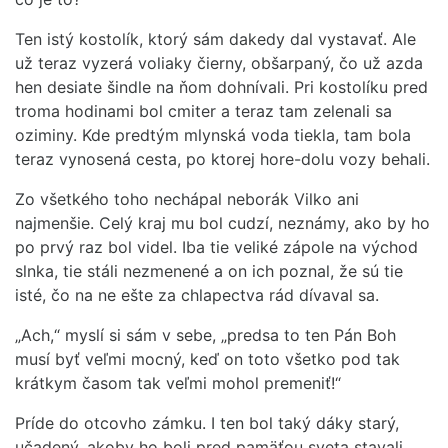
Ten istý kostolík, ktorý sám dakedy dal vystavať. Ale
už teraz vyzerá voliaky čierny, obšarpaný, čo už azda
hen desiate šindle na ňom dohnívali. Pri kostolíku pred
troma hodinami bol cmiter a teraz tam zelenali sa
oziminy. Kde predtým mlynská voda tiekla, tam bola
teraz vynosená cesta, po ktorej hore-dolu vozy behali.
Zo všetkého toho nechápal neborák Vilko ani
najmenšie. Celý kraj mu bol cudzí, neznámy, ako by ho
po prvý raz bol videl. Iba tie veliké zápole na východ
slnka, tie stáli nezmenené a on ich poznal, že sú tie
isté, čo na ne ešte za chlapectva rád dívaval sa.
„Ach,“ myslí si sám v sebe, „predsa to ten Pán Boh
musí byť veľmi mocný, keď on toto všetko pod tak
krátkym časom tak veľmi mohol premeniť!“
Príde do otcovho zámku. I ten bol taký dáky starý,
učadený, akoby ho boli pred pamäťou sveta stavali.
--------
Work to be completed
Everything in the material above from the line that has "najmenšie. Celý kraj" through the line that has "musí byť veľmi" must be duplicated exactly, with no other lines given.

Answer to this task
najmenšie. Celý kraj mu bol cudzí, neznámy, ako by ho
po prvý raz bol videl. Iba tie veliké zápole na východ
slnka, tie stáli nezmenené a on ich poznal, že sú tie
isté, čo na ne ešte za chlapectva rád dívaval sa.
„Ach,“ myslí si sám v sebe, „predsa to ten Pán Boh
musí byť veľmi mocný, keď on toto všetko pod tak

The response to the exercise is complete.